====== Records for this exercise
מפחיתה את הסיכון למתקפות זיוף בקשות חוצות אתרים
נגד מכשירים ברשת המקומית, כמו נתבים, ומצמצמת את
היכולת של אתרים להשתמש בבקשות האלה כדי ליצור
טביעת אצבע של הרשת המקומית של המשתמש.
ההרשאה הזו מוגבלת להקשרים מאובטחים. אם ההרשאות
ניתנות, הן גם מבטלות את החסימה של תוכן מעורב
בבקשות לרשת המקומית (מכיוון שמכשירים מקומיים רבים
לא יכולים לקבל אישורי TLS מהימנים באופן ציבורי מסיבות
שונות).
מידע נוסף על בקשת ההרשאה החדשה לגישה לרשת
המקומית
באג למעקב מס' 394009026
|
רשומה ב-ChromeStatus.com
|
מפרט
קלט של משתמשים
============
====== Records for this exercise
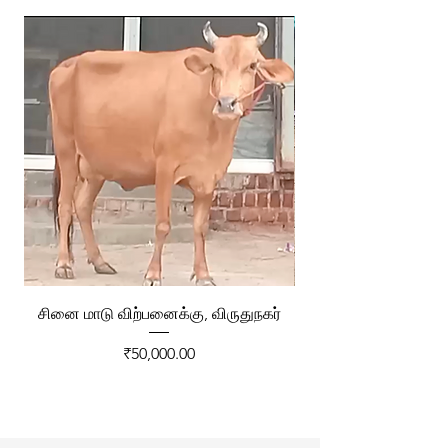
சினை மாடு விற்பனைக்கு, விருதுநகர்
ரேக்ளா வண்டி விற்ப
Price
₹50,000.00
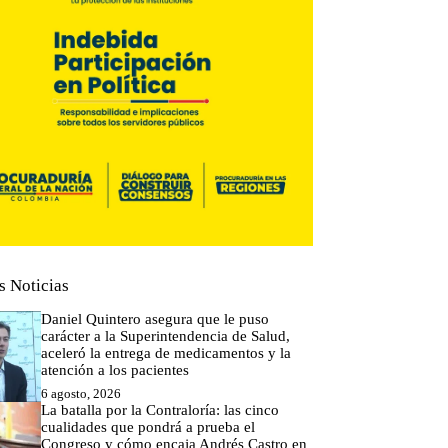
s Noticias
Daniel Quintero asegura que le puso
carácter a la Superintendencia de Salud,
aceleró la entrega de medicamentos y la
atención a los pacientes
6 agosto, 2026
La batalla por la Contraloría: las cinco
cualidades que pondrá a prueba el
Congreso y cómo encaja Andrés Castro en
============
====== Records for this exercise
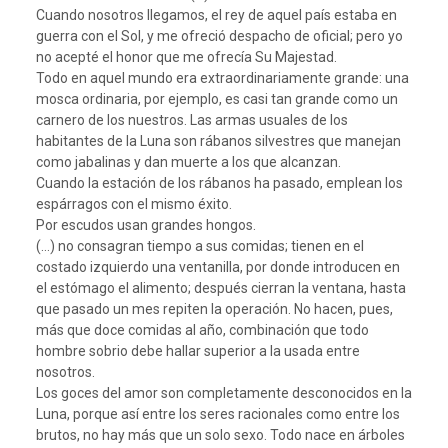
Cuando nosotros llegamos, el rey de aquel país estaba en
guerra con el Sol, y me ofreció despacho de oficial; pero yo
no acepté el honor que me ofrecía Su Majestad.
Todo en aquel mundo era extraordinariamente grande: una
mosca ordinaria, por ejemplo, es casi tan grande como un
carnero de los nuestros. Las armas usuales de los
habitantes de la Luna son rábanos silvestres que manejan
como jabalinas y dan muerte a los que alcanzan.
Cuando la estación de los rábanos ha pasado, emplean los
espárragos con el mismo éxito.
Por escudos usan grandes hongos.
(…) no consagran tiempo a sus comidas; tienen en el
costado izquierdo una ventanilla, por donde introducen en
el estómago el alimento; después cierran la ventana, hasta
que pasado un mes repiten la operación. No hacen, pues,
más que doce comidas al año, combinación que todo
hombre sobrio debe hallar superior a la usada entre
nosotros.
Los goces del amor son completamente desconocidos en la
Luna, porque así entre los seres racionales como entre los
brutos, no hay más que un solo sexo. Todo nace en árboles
============
*The problem*. Out of the entries above, write out only the lines between the line holding "atención a los pacientes" and the line holding "Congreso y cómo encaja Andrés Castro en", inclusive, each exactly as given.

*Task output*.
atención a los pacientes
6 agosto, 2026
La batalla por la Contraloría: las cinco
cualidades que pondrá a prueba el
Congreso y cómo encaja Andrés Castro en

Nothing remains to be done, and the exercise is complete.